_AIM OF THE EXERCISE_
Some of the lines below need repeating. Reproduce exactly those between the lines holding "плиті теж чудово створюють індукційний" and "SEPULTAMOS SOLOS", inclusive.

+-------+

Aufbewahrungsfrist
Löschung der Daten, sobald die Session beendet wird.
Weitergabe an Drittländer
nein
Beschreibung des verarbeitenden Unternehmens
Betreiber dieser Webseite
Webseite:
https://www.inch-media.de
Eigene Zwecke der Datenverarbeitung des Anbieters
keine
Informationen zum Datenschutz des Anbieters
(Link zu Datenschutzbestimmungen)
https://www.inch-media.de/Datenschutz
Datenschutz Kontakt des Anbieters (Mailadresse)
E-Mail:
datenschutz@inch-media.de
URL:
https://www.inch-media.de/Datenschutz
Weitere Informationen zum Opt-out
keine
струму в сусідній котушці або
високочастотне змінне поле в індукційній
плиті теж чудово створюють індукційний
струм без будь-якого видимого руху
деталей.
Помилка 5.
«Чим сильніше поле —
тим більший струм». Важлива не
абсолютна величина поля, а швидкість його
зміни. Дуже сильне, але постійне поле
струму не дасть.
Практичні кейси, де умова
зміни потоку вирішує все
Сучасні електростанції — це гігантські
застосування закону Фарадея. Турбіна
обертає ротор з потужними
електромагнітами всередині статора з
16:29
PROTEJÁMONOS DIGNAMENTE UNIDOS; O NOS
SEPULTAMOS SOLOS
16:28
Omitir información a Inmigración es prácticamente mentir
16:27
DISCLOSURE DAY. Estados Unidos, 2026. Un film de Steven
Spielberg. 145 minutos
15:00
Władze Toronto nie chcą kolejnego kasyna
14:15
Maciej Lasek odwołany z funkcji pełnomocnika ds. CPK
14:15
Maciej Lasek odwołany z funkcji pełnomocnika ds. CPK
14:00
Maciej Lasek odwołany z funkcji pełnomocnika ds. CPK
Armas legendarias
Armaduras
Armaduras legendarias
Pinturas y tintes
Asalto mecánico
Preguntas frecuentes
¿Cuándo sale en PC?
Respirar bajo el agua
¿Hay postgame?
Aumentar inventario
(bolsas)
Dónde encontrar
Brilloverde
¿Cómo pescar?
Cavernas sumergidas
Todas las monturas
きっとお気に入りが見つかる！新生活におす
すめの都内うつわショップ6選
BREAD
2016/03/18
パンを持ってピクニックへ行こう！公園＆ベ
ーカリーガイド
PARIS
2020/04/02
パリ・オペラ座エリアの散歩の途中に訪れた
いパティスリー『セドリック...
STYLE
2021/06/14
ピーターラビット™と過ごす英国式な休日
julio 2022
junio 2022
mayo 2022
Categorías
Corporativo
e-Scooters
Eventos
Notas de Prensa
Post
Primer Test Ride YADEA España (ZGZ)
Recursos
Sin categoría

+-------+

_OUTPUT FOR THIS EXERCISE_
плиті теж чудово створюють індукційний
струм без будь-якого видимого руху
деталей.
Помилка 5.
«Чим сильніше поле —
тим більший струм». Важлива не
абсолютна величина поля, а швидкість його
зміни. Дуже сильне, але постійне поле
струму не дасть.
Практичні кейси, де умова
зміни потоку вирішує все
Сучасні електростанції — це гігантські
застосування закону Фарадея. Турбіна
обертає ротор з потужними
електромагнітами всередині статора з
16:29
PROTEJÁMONOS DIGNAMENTE UNIDOS; O NOS
SEPULTAMOS SOLOS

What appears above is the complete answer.